Мэри Рено - Маска Аполлона стр 23.

Шрифт
Фон

Вскоре появился театр, на склонах Эпипол. Мы глазели, вытянув шеи, и Анаксий сказал:

- Нам могут понадобиться добавочные репетиции с этой акустикой.

Я согласился, впрочем оно и раньше было известно. Театр этот из тех, где акустику губит пологий склон, так что приходится использовать усилители звука. В некоторых театрах устанавливают полую бронзу, чтобы звук кидала подальше; в других деревянные щиты; а здесь приспособили соседнюю нишу в скале, естественную. Отражательная камера похожа на острое ухо, и какой-то шутник придумал назвать ее Ухом Диониса, по аналогии с ослиными ушами царя Мидаса; об этом ухе все актеры знали. Меня предупреждали, что надо специально освоиться с ним.
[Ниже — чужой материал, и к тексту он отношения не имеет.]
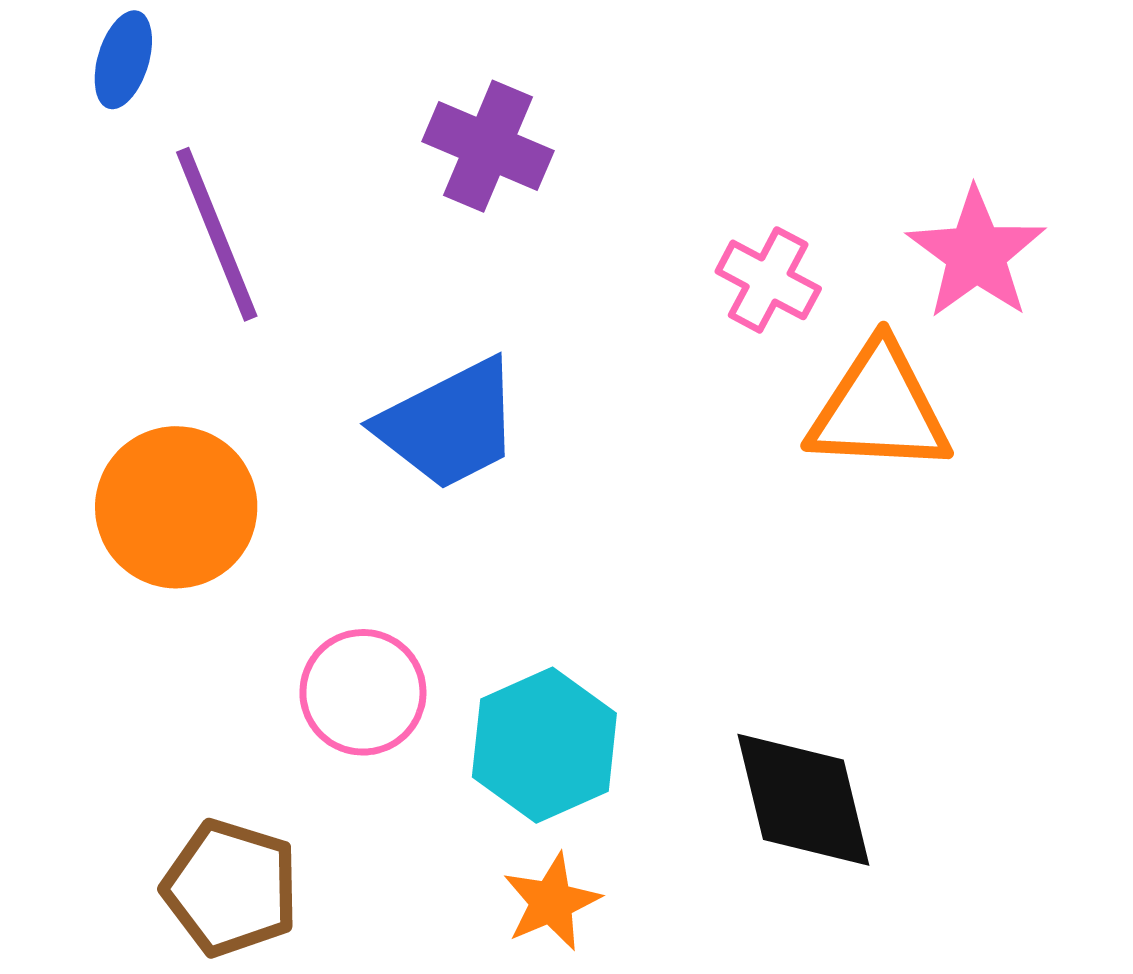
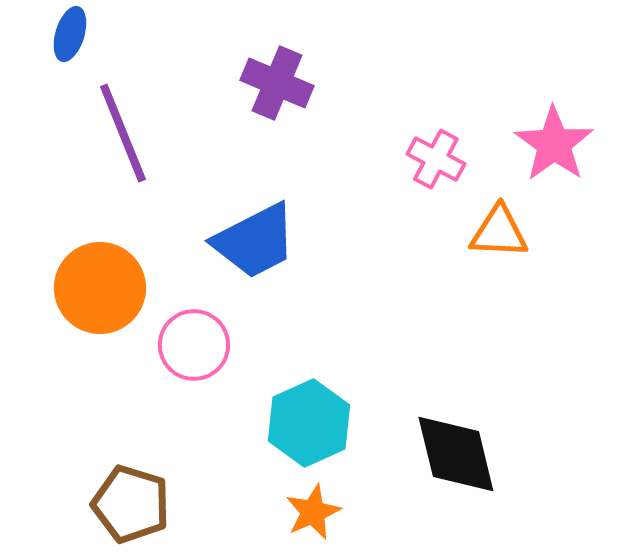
orange triangle: (879, 409) -> (499, 232), size x0.7
pink circle: (363, 692) -> (194, 345), moved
На палубе началась какая-то суета. Паруса спустили, но гребцы не работали почему-то. Вместо того, чтобы заходить в гавань, капитан с кормчим стояли на носу корабля и оба хмурились. Когда я подошел, капитан спросил:

- У тебя со зрением в порядке?

- А что надо рассмотреть?

- Мало народу. Слишком тихо; слишком мало людей; а кто есть, те о чем-то вроде шепчутся, глянь. Обычно толпа глазеет, когда корабль заходит в порт. Что-то там не в порядке, на берегу.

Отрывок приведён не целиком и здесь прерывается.